I'm running a MAC 12t with 26x2" tires in a hilly coastal area on the Gulf Coast side of Florida. My weight with the bikes is 380 lbs. I'm running a 35a 12 fet KT based system purposely limited to 1100 watts or so that is very rarely used.

I don't think you'll have any trouble at all with conservative power settings. It should have no trouble climbing your hill at maybe 5-700 watts with a speed in the mid to high teens.

Very happy with mine. My only disappointment is that it's not a GMAC w/Phaserunner setup to allow the variable regen. Speed left unchecked, coming down some of these bigger hills can result in.... well, I wish I had regen!
 
IMO gotta have regen for safety,

regardless of whether you use the power produced or not

with a heavy load and steep hill country

Mechanical braking is much more difficult to make reliable.
 
dogman dan said:
Back to the Original topic. 12t mac will work, but if you want to run 40 amps, get a direct drive motor of any kind. Sheds the heat better.

But because of weight, a way smaller wattage would be a bad idea too.

Macs or other motors of that type have a good track record of standing 30 amps of 48v. Also, all the shit you read is not talking about heavy weights up steep hills. 400 pounds total weight, and 1000w up a steep hill will melt a mac, if the hill is long. So a mac may limit the mountains you can go up.

A low rpm DD motor would be better for you, especially in 26" wheel.


To mlv. that would be fun, for about 5 -10 miles, then it would melt. 10 miles of that will also melt a 500w size DD. As I found out at the races. Do go ahead and do it though, melting motors is great fun.

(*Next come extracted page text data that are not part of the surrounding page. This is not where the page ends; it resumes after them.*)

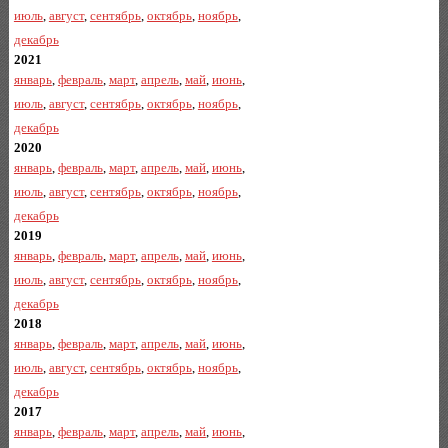
июль
,
август
,
сентябрь
,
октябрь
,
ноябрь
,
декабрь
2021
январь
,
февраль
,
март
,
апрель
,
май
,
июнь
,
июль
,
август
,
сентябрь
,
октябрь
,
ноябрь
,
декабрь
2020
январь
,
февраль
,
март
,
апрель
,
май
,
июнь
,
июль
,
август
,
сентябрь
,
октябрь
,
ноябрь
,
декабрь
2019
январь
,
февраль
,
март
,
апрель
,
май
,
июнь
,
июль
,
август
,
сентябрь
,
октябрь
,
ноябрь
,
декабрь
2018
январь
,
февраль
,
март
,
апрель
,
май
,
июнь
,
июль
,
август
,
сентябрь
,
октябрь
,
ноябрь
,
декабрь
2017
январь
,
февраль
,
март
,
апрель
,
май
,
июнь
,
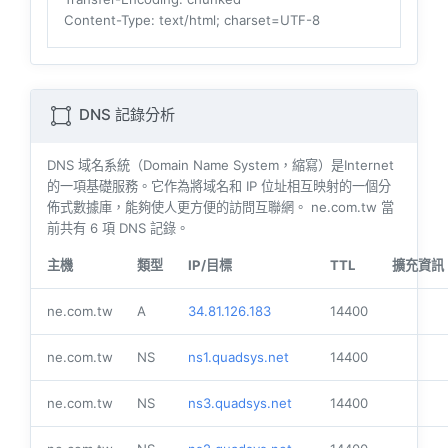
Content-Type
: text/html; charset=UTF-8
DNS 記錄分析
DNS 域名系統（Domain Name System，縮寫）是Internet
的一項基礎服務。它作為將域名和 IP 位址相互映射的一個分
佈式數據庫，能夠使人更方便的訪問互聯網。 ne.com.tw 當
前共有
6
項 DNS 記錄。
主機
類型
IP/目標
TTL
擴充資訊
ne.com.tw
A
34.81.126.183
14400
ne.com.tw
NS
ns1.quadsys.net
14400
ne.com.tw
NS
ns3.quadsys.net
14400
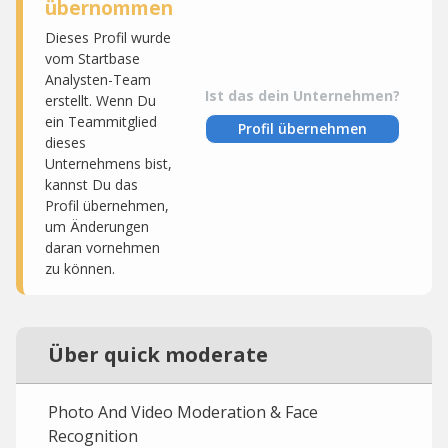
übernommen
Dieses Profil wurde
vom Startbase
Analysten-Team
Ist das dein Unternehmen?
erstellt. Wenn Du
ein Teammitglied
Profil übernehmen
dieses
Unternehmens bist,
kannst Du das
Profil übernehmen,
um Änderungen
daran vornehmen
zu können.
Über quick moderate
Photo And Video Moderation & Face
Recognition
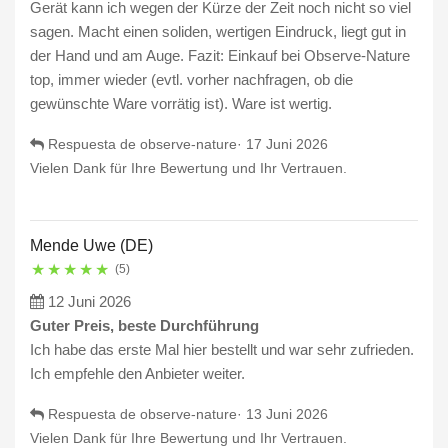
Gerät kann ich wegen der Kürze der Zeit noch nicht so viel
sagen. Macht einen soliden, wertigen Eindruck, liegt gut in
der Hand und am Auge. Fazit: Einkauf bei Observe-Nature
top, immer wieder (evtl. vorher nachfragen, ob die
gewünschte Ware vorrätig ist). Ware ist wertig.
Respuesta de observe-nature·
17 Juni 2026
Vielen Dank für Ihre Bewertung und Ihr Vertrauen.
Mende Uwe (DE)
★
★
★
★
★
(5)
12 Juni 2026
Guter Preis, beste Durchführung
Ich habe das erste Mal hier bestellt und war sehr zufrieden.
Ich empfehle den Anbieter weiter.
Respuesta de observe-nature·
13 Juni 2026
Vielen Dank für Ihre Bewertung und Ihr Vertrauen.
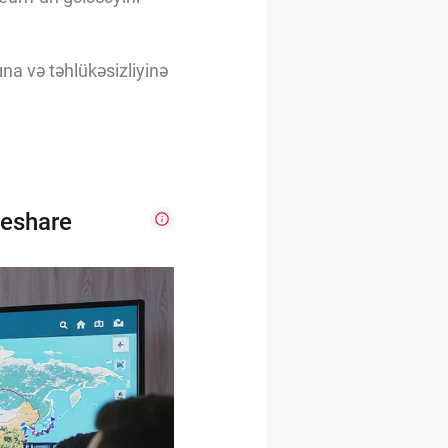
ına və təhlükəsizliyinə
deshare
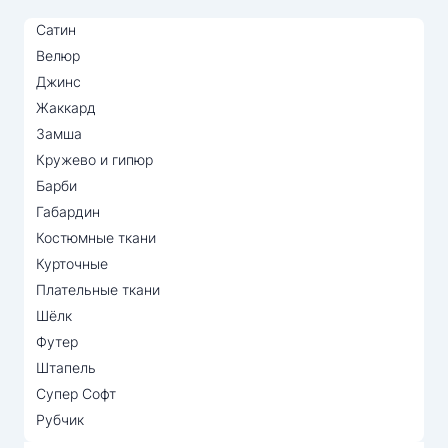
Сатин
Велюр
Джинс
Жаккард
Замша
Кружево и гипюр
Барби
Габардин
Костюмные ткани
Курточные
Плательные ткани
Шёлк
Футер
Штапель
Супер Софт
Рубчик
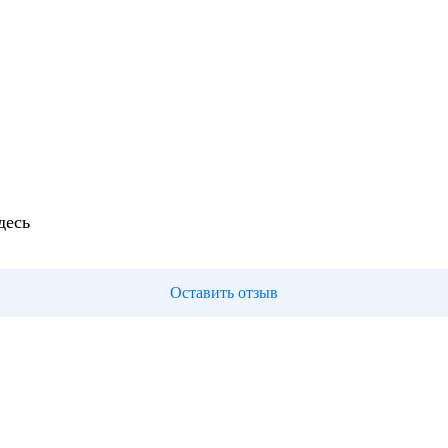
десь
Оставить отзыв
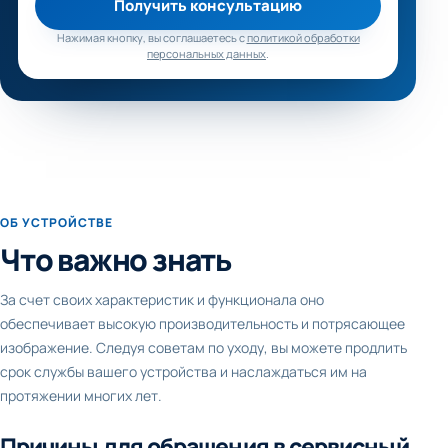
Получить консультацию
Нажимая кнопку, вы соглашаетесь с
политикой обработки
персональных данных
.
ОБ УСТРОЙСТВЕ
Что важно знать
За счет своих характеристик и функционала оно
обеспечивает высокую производительность и потрясающее
изображение. Следуя советам по уходу, вы можете продлить
срок службы вашего устройства и наслаждаться им на
протяжении многих лет.
Причины для обращения в сервисный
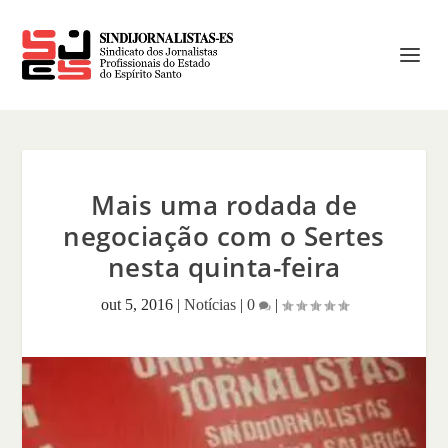
Mais uma rodada de
negociação com o Sertes
nesta quinta-feira
out 5, 2016
|
Notícias
|
0
|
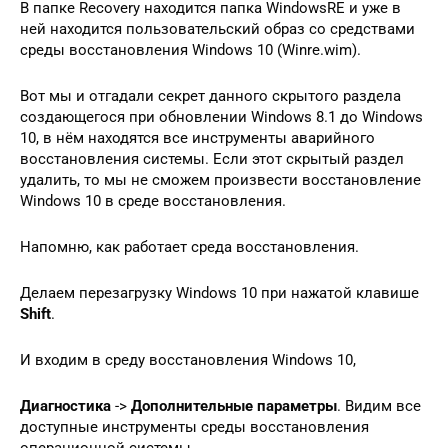
В папке Recovery находится папка WindowsRE и уже в
ней находится пользовательский образ со средствами
среды восстановления Windows 10 (Winre.wim).
Вот мы и отгадали секрет данного скрытого раздела
создающегося при обновлении Windows 8.1 до Windows
10, в нём находятся все инструменты аварийного
восстановления системы. Если этот скрытый раздел
удалить, то мы не сможем произвести восстановление
Windows 10 в среде восстановления.
Напомню, как работает среда восстановления.
Делаем перезагрузку Windows 10 при нажатой клавише
Shift
.
И входим в среду восстановления Windows 10,
Диагностика
->
Дополнительные параметры
. Видим все
доступные инструменты среды восстановления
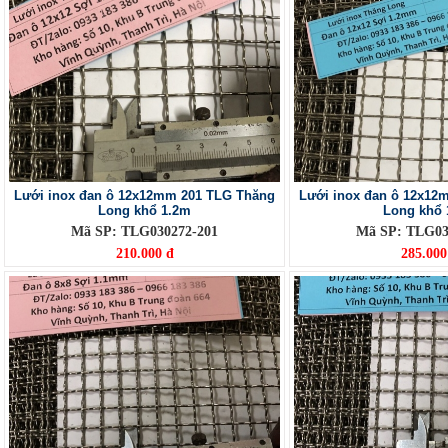
Lưới inox đan ô 12x12mm 201 TLG Thăng
Lưới inox đan ô 12x12
Long khổ 1.2m
Long khổ 
Mã SP: TLG030272-201
Mã SP: TLG03
210.000 đ
285.000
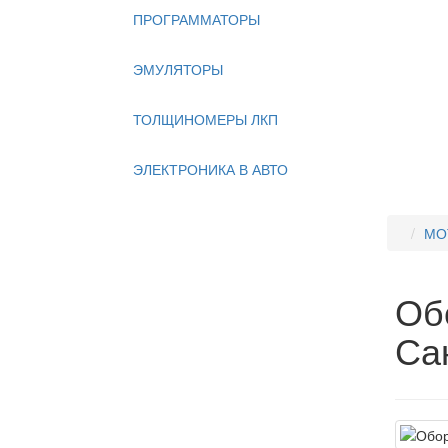
ПРОГРАММАТОРЫ
ЭМУЛЯТОРЫ
ТОЛЩИНОМЕРЫ ЛКП
ЭЛЕКТРОНИКА В АВТО
МО
Об
Са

This. We should sticky a thread about asking for motor selection advice. Without knowing the size of the wheel and the expected system weight, it's difficult to formulate any clear advice. Knowing from experience swiss mountains and given the additional weight of velomobiles, I'd say a hub motor is only an option if he uses a 20" rear wheel or choose to motorize the 2x front wheels. In any other case, I'd go for a mid drive solution. Cleanest I know about for tadpole trikes is the cyclone implementation by veloks.
 
john61ct said:
IMO gotta have regen for safety,

regardless of whether you use the power produced or not

with a heavy load and steep hill country

Mechanical braking is much more difficult to make reliable.

The GMAC offered by Grin Tech is a MAC with regen and a few additional improvements. IF I was buying a new motor, I would give it serious consideration :D .
 
Bullfrog said:
john61ct said:
IMO gotta have regen for safety,

regardless of whether you use the power produced or not

with a heavy load and steep hill country

Mechanical braking is much more difficult to make reliable.

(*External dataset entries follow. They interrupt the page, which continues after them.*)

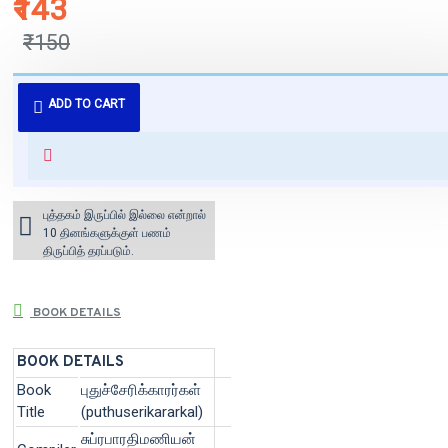
₹143
₹150
புத்தகம் 3 - 7 நாட்களில் அனுப்பி
ADD TO CART
வைக்கப்படும்.
+ ₹60 shipping fee* (Free shipping
for orders above ₹1000 within
India)
புத்தகம் இருப்பில் இல்லை என்றால்
10 தினங்களுக்குள் பணம்
திருப்பித் தரப்படும்.
BOOK DETAILS
BOOK DETAILS
Book
புதுச்சேரிக்காரர்கள்
Title
(puthuserikararkal)
சுப்ரபாரதிமணியன்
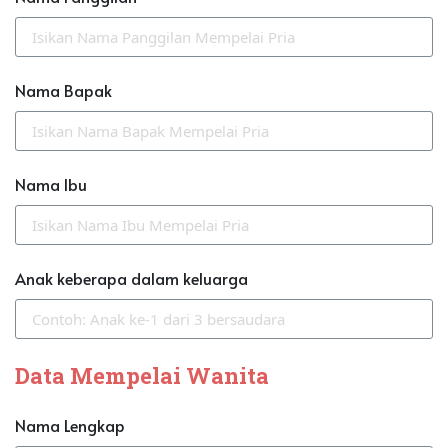
Nama Bapak
Nama Ibu
Anak keberapa dalam keluarga
Data Mempelai Wanita
Nama Lengkap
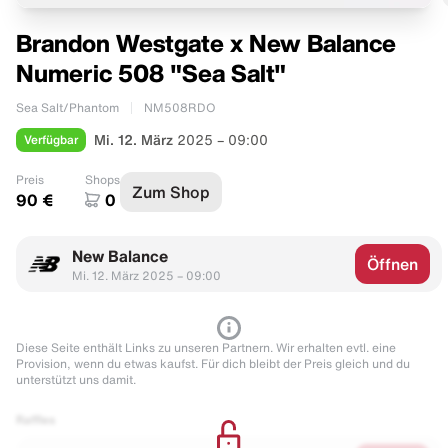
Brandon Westgate x New Balance
Numeric 508 "Sea Salt"
Sea Salt/Phantom
NM508RDO
Verfügbar
Mi. 12. März
2025 – 09:00
Preis
Shops
Zum Shop
90 €
0
New Balance
Öffnen
Mi. 12. März 2025 – 09:00
Diese Seite enthält Links zu unseren Partnern. Wir erhalten evtl. eine
Provision, wenn du etwas kaufst. Für dich bleibt der Preis gleich und du
unterstützt uns damit.
Raffles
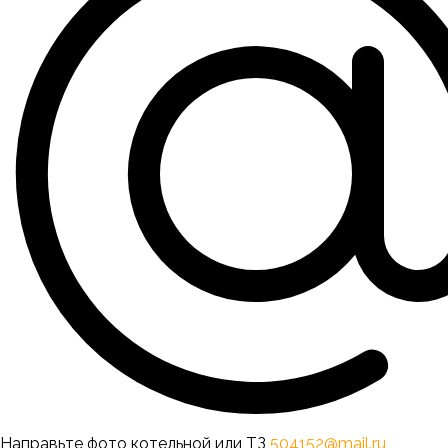
Направьте фото котельной или ТЗ
504152@mail.ru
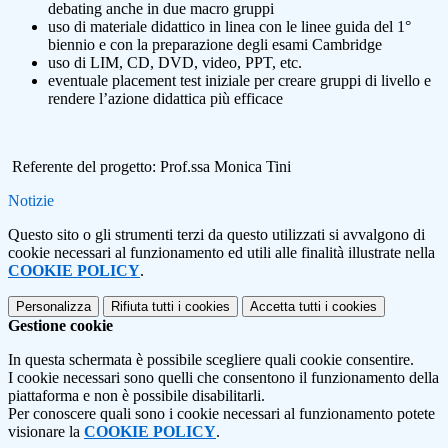
debating anche in due macro gruppi
uso di materiale didattico in linea con le linee guida del 1°
biennio e con la preparazione degli esami Cambridge
uso di LIM, CD, DVD, video, PPT, etc.
eventuale placement test iniziale per creare gruppi di livello e
rendere l’azione didattica più efficace
Referente del progetto: Prof.ssa Monica Tini
Notizie
Questo sito o gli strumenti terzi da questo utilizzati si avvalgono di
cookie necessari al funzionamento ed utili alle finalità illustrate nella
COOKIE POLICY
.
Personalizza
Rifiuta tutti
i cookies
Accetta tutti
i cookies
Gestione cookie
In questa schermata è possibile scegliere quali cookie consentire.
I cookie necessari sono quelli che consentono il funzionamento della
piattaforma e non è possibile disabilitarli.
Per conoscere quali sono i cookie necessari al funzionamento potete
visionare la
COOKIE POLICY
.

The GMAC offered by Grin Tech is a MAC with regen and a few additional improvements. IF I was buying a new motor, I would give it serious consideration :D .
Can it be used in front?
 
john61ct said:
Bullfrog said:
john61ct said:
IMO gotta have regen for safety,

regardless of whether you use the power produced or not

with a heavy load and steep hill country

Mechanical braking is much more difficult to make reliable.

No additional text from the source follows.